Task description: Retype the records below exactly as they appear, but leave out any pictures.

Start of Information provided

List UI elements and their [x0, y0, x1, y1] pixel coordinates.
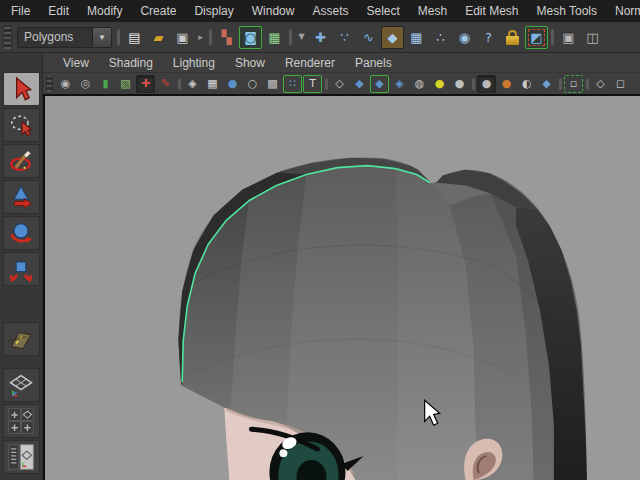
panel-menu-show[interactable]: Show	[225, 56, 275, 70]
select-by-component-button[interactable]: ▦	[263, 26, 286, 49]
menu-modify[interactable]: Modify	[78, 4, 131, 18]
menu-edit-mesh[interactable]: Edit Mesh	[456, 4, 527, 18]
snap-grid-icon: ✚	[315, 31, 326, 44]
pan-zoom-2d-button[interactable]: ✚	[136, 75, 155, 93]
help-button[interactable]: ?	[477, 26, 500, 49]
lighting-default-button[interactable]: ●	[450, 75, 469, 93]
lock-selection-button[interactable]	[501, 26, 524, 49]
panel-menu-shading[interactable]: Shading	[99, 56, 163, 70]
bookmarks-button[interactable]: ▮	[96, 75, 115, 93]
camera-attributes-button[interactable]: ◎	[76, 75, 95, 93]
scale-tool-button[interactable]	[3, 252, 40, 286]
menu-select[interactable]: Select	[357, 4, 408, 18]
wireframe-mode-button[interactable]: ◇	[330, 75, 349, 93]
ambient-occlusion-button[interactable]: ●	[497, 75, 516, 93]
film-strip-icon: ▦	[207, 78, 217, 89]
toolbar-separator[interactable]	[176, 76, 182, 92]
render-connections-button[interactable]: ▣	[557, 26, 580, 49]
status-line-grip[interactable]	[3, 25, 12, 49]
menu-edit[interactable]: Edit	[39, 4, 78, 18]
grease-pencil-button[interactable]: ✎	[156, 75, 175, 93]
book-icon: ▮	[102, 78, 108, 89]
snap-to-curves-button[interactable]: ∿	[357, 26, 380, 49]
menu-mesh[interactable]: Mesh	[409, 4, 456, 18]
outliner-persp-layout-button[interactable]	[3, 440, 40, 474]
menu-display[interactable]: Display	[185, 4, 242, 18]
menu-window[interactable]: Window	[243, 4, 304, 18]
chevron-down-icon[interactable]: ▼	[92, 28, 111, 47]
frame-text-button[interactable]: T	[303, 75, 322, 93]
move-tool-button[interactable]	[3, 180, 40, 214]
toolbar-separator[interactable]	[584, 76, 590, 92]
select-camera-button[interactable]: ◉	[56, 75, 75, 93]
x-ray-button[interactable]: ◇	[591, 75, 610, 93]
resolution-gate-button[interactable]: ▦	[203, 75, 222, 93]
safe-title-button[interactable]: ∷	[283, 75, 302, 93]
field-chart-button[interactable]: ○	[243, 75, 262, 93]
single-pane-layout-button[interactable]	[3, 368, 40, 402]
lighting-all-button[interactable]: ●	[430, 75, 449, 93]
textured-mode-button[interactable]: ◆	[370, 75, 389, 93]
highlight-selection-button[interactable]: ◩	[525, 26, 548, 49]
select-by-hierarchy-button[interactable]: ▚	[215, 26, 238, 49]
toolbar-separator[interactable]	[115, 25, 122, 49]
menu-create[interactable]: Create	[131, 4, 185, 18]
panel-menu-lighting[interactable]: Lighting	[163, 56, 225, 70]
select-by-object-button[interactable]: ◙	[239, 26, 262, 49]
collapse-snap-section-button[interactable]: ▼	[295, 26, 308, 49]
isolate-select-button[interactable]: ▫	[564, 75, 583, 93]
output-connections-button[interactable]: ◉	[453, 26, 476, 49]
image-plane-button[interactable]: ▧	[116, 75, 135, 93]
perspective-viewport[interactable]	[43, 94, 640, 480]
panel-menu-panels[interactable]: Panels	[345, 56, 402, 70]
panel-menu-renderer[interactable]: Renderer	[275, 56, 345, 70]
truncated-edge-button[interactable]: ◻	[611, 75, 630, 93]
open-scene-button[interactable]: ▰	[147, 26, 170, 49]
paint-selection-tool-button[interactable]	[3, 144, 40, 178]
snap-to-grids-button[interactable]: ✚	[309, 26, 332, 49]
select-arrow-icon	[8, 76, 34, 102]
gate-mask-button[interactable]: ●	[223, 75, 242, 93]
menu-assets[interactable]: Assets	[303, 4, 357, 18]
image-icon: ▧	[120, 78, 130, 89]
sphere-icon: ●	[228, 78, 238, 89]
toolbar-separator[interactable]	[470, 76, 476, 92]
panel-menu-view[interactable]: View	[53, 56, 99, 70]
render-connections-icon: ▣	[562, 31, 574, 44]
toolbar-separator[interactable]	[287, 25, 294, 49]
menu-file[interactable]: File	[2, 4, 39, 18]
toolbar-separator[interactable]	[207, 25, 214, 49]
film-gate-button[interactable]: ◈	[183, 75, 202, 93]
last-tool-used-button[interactable]	[3, 322, 40, 356]
save-scene-button[interactable]: ▣	[171, 26, 194, 49]
toolbar-separator[interactable]	[557, 76, 563, 92]
truncated-edge-button[interactable]: ◫	[581, 26, 604, 49]
default-material-button[interactable]: ◍	[410, 75, 429, 93]
snap-to-points-button[interactable]: ∵	[333, 26, 356, 49]
make-live-button[interactable]: ▦	[405, 26, 428, 49]
yellow-light-icon: ●	[435, 78, 445, 89]
depth-of-field-button[interactable]: ◆	[537, 75, 556, 93]
move-cone-icon	[8, 184, 34, 210]
menu-normals[interactable]: Normals	[606, 4, 640, 18]
panel-toolbar-grip[interactable]	[46, 76, 53, 92]
four-pane-layout-button[interactable]	[3, 404, 40, 438]
new-scene-button[interactable]: ▤	[123, 26, 146, 49]
menu-set-selector[interactable]: Polygons ▼	[17, 27, 112, 48]
motion-blur-button[interactable]: ◐	[517, 75, 536, 93]
menu-mesh-tools[interactable]: Mesh Tools	[528, 4, 606, 18]
shadows-button[interactable]: ●	[477, 75, 496, 93]
safe-action-button[interactable]: ▩	[263, 75, 282, 93]
wireframe-on-shaded-button[interactable]: ◈	[390, 75, 409, 93]
toolbar-separator[interactable]	[549, 25, 556, 49]
rotate-tool-button[interactable]	[3, 216, 40, 250]
snap-to-view-planes-button[interactable]: ◆	[381, 26, 404, 49]
expand-toolbar-button[interactable]: ▸	[195, 26, 206, 49]
input-connections-button[interactable]: ∴	[429, 26, 452, 49]
lasso-tool-button[interactable]	[3, 108, 40, 142]
toolbar-separator[interactable]	[323, 76, 329, 92]
smooth-shade-button[interactable]: ◆	[350, 75, 369, 93]
select-tool-button[interactable]	[3, 72, 40, 106]
main-menu-bar: File Edit Modify Create Display Window A…	[0, 0, 640, 22]
snap-plane-icon: ◆	[388, 31, 398, 44]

End of Information provided

Solution to the problem:
List UI elements and their [x0, y0, x1, y1] pixel coordinates.
panel-menu-show[interactable]: Show	[225, 56, 275, 70]
select-by-component-button[interactable]: ▦	[263, 26, 286, 49]
menu-modify[interactable]: Modify	[78, 4, 131, 18]
menu-edit-mesh[interactable]: Edit Mesh	[456, 4, 527, 18]
snap-grid-icon: ✚	[315, 31, 326, 44]
pan-zoom-2d-button[interactable]: ✚	[136, 75, 155, 93]
help-button[interactable]: ?	[477, 26, 500, 49]
lighting-default-button[interactable]: ●	[450, 75, 469, 93]
lock-selection-button[interactable]	[501, 26, 524, 49]
panel-menu-shading[interactable]: Shading	[99, 56, 163, 70]
bookmarks-button[interactable]: ▮	[96, 75, 115, 93]
camera-attributes-button[interactable]: ◎	[76, 75, 95, 93]
scale-tool-button[interactable]	[3, 252, 40, 286]
menu-select[interactable]: Select	[357, 4, 408, 18]
wireframe-mode-button[interactable]: ◇	[330, 75, 349, 93]
ambient-occlusion-button[interactable]: ●	[497, 75, 516, 93]
film-strip-icon: ▦	[207, 78, 217, 89]
toolbar-separator[interactable]	[176, 76, 182, 92]
render-connections-button[interactable]: ▣	[557, 26, 580, 49]
status-line-grip[interactable]	[3, 25, 12, 49]
menu-edit[interactable]: Edit	[39, 4, 78, 18]
grease-pencil-button[interactable]: ✎	[156, 75, 175, 93]
book-icon: ▮	[102, 78, 108, 89]
snap-to-curves-button[interactable]: ∿	[357, 26, 380, 49]
menu-mesh[interactable]: Mesh	[409, 4, 456, 18]
outliner-persp-layout-button[interactable]	[3, 440, 40, 474]
menu-display[interactable]: Display	[185, 4, 242, 18]
menu-window[interactable]: Window	[243, 4, 304, 18]
chevron-down-icon[interactable]: ▼	[92, 28, 111, 47]
frame-text-button[interactable]: T	[303, 75, 322, 93]
move-tool-button[interactable]	[3, 180, 40, 214]
toolbar-separator[interactable]	[584, 76, 590, 92]
select-camera-button[interactable]: ◉	[56, 75, 75, 93]
x-ray-button[interactable]: ◇	[591, 75, 610, 93]
resolution-gate-button[interactable]: ▦	[203, 75, 222, 93]
safe-title-button[interactable]: ∷	[283, 75, 302, 93]
field-chart-button[interactable]: ○	[243, 75, 262, 93]
single-pane-layout-button[interactable]	[3, 368, 40, 402]
lighting-all-button[interactable]: ●	[430, 75, 449, 93]
textured-mode-button[interactable]: ◆	[370, 75, 389, 93]
highlight-selection-button[interactable]: ◩	[525, 26, 548, 49]
select-by-hierarchy-button[interactable]: ▚	[215, 26, 238, 49]
toolbar-separator[interactable]	[115, 25, 122, 49]
menu-create[interactable]: Create	[131, 4, 185, 18]
panel-menu-lighting[interactable]: Lighting	[163, 56, 225, 70]
select-by-object-button[interactable]: ◙	[239, 26, 262, 49]
collapse-snap-section-button[interactable]: ▼	[295, 26, 308, 49]
isolate-select-button[interactable]: ▫	[564, 75, 583, 93]
output-connections-button[interactable]: ◉	[453, 26, 476, 49]
image-plane-button[interactable]: ▧	[116, 75, 135, 93]
perspective-viewport[interactable]	[43, 94, 640, 480]
panel-menu-panels[interactable]: Panels	[345, 56, 402, 70]
panel-menu-renderer[interactable]: Renderer	[275, 56, 345, 70]
truncated-edge-button[interactable]: ◻	[611, 75, 630, 93]
open-scene-button[interactable]: ▰	[147, 26, 170, 49]
paint-selection-tool-button[interactable]	[3, 144, 40, 178]
snap-to-grids-button[interactable]: ✚	[309, 26, 332, 49]
select-arrow-icon	[8, 76, 34, 102]
gate-mask-button[interactable]: ●	[223, 75, 242, 93]
menu-assets[interactable]: Assets	[303, 4, 357, 18]
image-icon: ▧	[120, 78, 130, 89]
sphere-icon: ●	[228, 78, 238, 89]
toolbar-separator[interactable]	[470, 76, 476, 92]
panel-menu-view[interactable]: View	[53, 56, 99, 70]
render-connections-icon: ▣	[562, 31, 574, 44]
toolbar-separator[interactable]	[287, 25, 294, 49]
menu-file[interactable]: File	[2, 4, 39, 18]
toolbar-separator[interactable]	[207, 25, 214, 49]
film-gate-button[interactable]: ◈	[183, 75, 202, 93]
last-tool-used-button[interactable]	[3, 322, 40, 356]
save-scene-button[interactable]: ▣	[171, 26, 194, 49]
toolbar-separator[interactable]	[557, 76, 563, 92]
truncated-edge-button[interactable]: ◫	[581, 26, 604, 49]
default-material-button[interactable]: ◍	[410, 75, 429, 93]
snap-to-points-button[interactable]: ∵	[333, 26, 356, 49]
make-live-button[interactable]: ▦	[405, 26, 428, 49]
yellow-light-icon: ●	[435, 78, 445, 89]
depth-of-field-button[interactable]: ◆	[537, 75, 556, 93]
move-cone-icon	[8, 184, 34, 210]
menu-normals[interactable]: Normals	[606, 4, 640, 18]
panel-toolbar-grip[interactable]	[46, 76, 53, 92]
four-pane-layout-button[interactable]	[3, 404, 40, 438]
new-scene-button[interactable]: ▤	[123, 26, 146, 49]
menu-set-selector[interactable]: Polygons ▼	[17, 27, 112, 48]
motion-blur-button[interactable]: ◐	[517, 75, 536, 93]
menu-mesh-tools[interactable]: Mesh Tools	[528, 4, 606, 18]
shadows-button[interactable]: ●	[477, 75, 496, 93]
safe-action-button[interactable]: ▩	[263, 75, 282, 93]
wireframe-on-shaded-button[interactable]: ◈	[390, 75, 409, 93]
toolbar-separator[interactable]	[549, 25, 556, 49]
rotate-tool-button[interactable]	[3, 216, 40, 250]
snap-to-view-planes-button[interactable]: ◆	[381, 26, 404, 49]
expand-toolbar-button[interactable]: ▸	[195, 26, 206, 49]
input-connections-button[interactable]: ∴	[429, 26, 452, 49]
lasso-tool-button[interactable]	[3, 108, 40, 142]
toolbar-separator[interactable]	[323, 76, 329, 92]
smooth-shade-button[interactable]: ◆	[350, 75, 369, 93]
select-tool-button[interactable]	[3, 72, 40, 106]
main-menu-bar: File Edit Modify Create Display Window A…	[0, 0, 640, 22]
snap-plane-icon: ◆	[388, 31, 398, 44]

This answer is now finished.